Penis munchers, you might HYPNOTIZE yourself into a placebo effect, but note that these “herbal” products are also stuffed with various amounts of tadalafil (Cialis) and sildenafil (Viagra) which DO actually work in many cases of ED. So if some of these herbal remedies eventually work, it’s because they are packed surreptitiously with the REAL medicine, not because of the TCM’s magic properties!

But note too the potential dose range across the products seized: “All four products also contained sildenafil in amounts ranging from 0.5 to 110.0 mg per tablet.” At least if you buy the genuine article you know that the dosage is going to be close to that stated on the package, and the results can be assessed in a reasonable light.

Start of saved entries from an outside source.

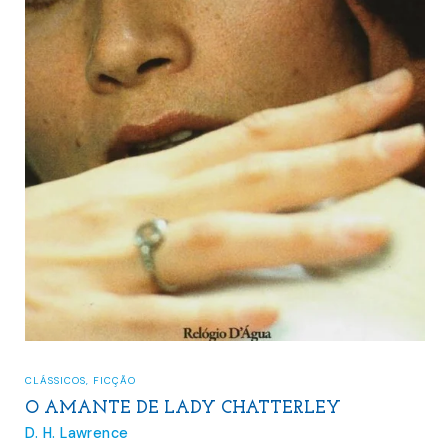
CLÁSSICOS
,
FICÇÃO
O AMANTE DE LADY CHATTERLEY
D. H. Lawrence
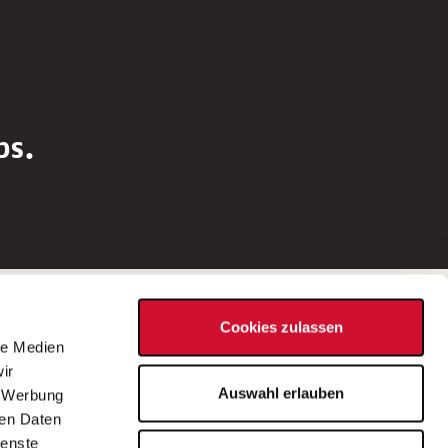
bs.
Social Media
Cookies zulassen
d
le Medien
rn
ir
Bei Fragen zu einer Stellenausschreibung
Auswahl erlauben
, Werbung
wenden Sie sich bitte an die*den in der
ren Daten
Stellenausschreibung genannte*n
ienste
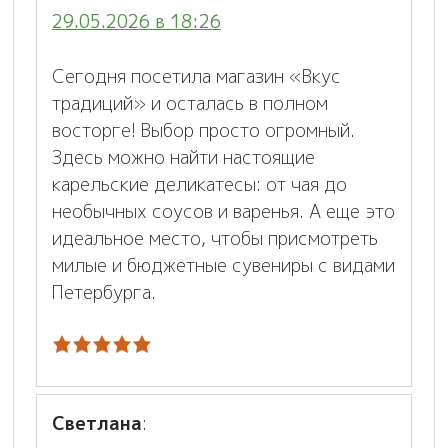
29.05.2026 в 18:26
Сегодня посетила магазин «Вкус
традиций» и осталась в полном
восторге! Выбор просто огромный.
Здесь можно найти настоящие
карельские деликатесы: от чая до
необычных соусов и варенья. А еще это
идеальное место, чтобы присмотреть
милые и бюджетные сувениры с видами
Петербурга.
Светлана
:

With any herbal concoction, not only are the doses basically random due to the typical slack QA at these snake-oil producers factories , there is also a higher risk of contaminants, such as occurred with the glyburide.

Of course these products were probably stamped together in a filthy backyard factory in Outer Nowheresville, China, perhaps near a slaughterhouse for a steady supply of bull products. They could contain anything, and usually do. The milk scandal is another case of un-policed Chinese regulations allowing producers to get away with, literally, murder.

If you would consider buying such drugs off the street you should first get a mirror and some Viagra eyedrops – then take a long, hard look at yourself.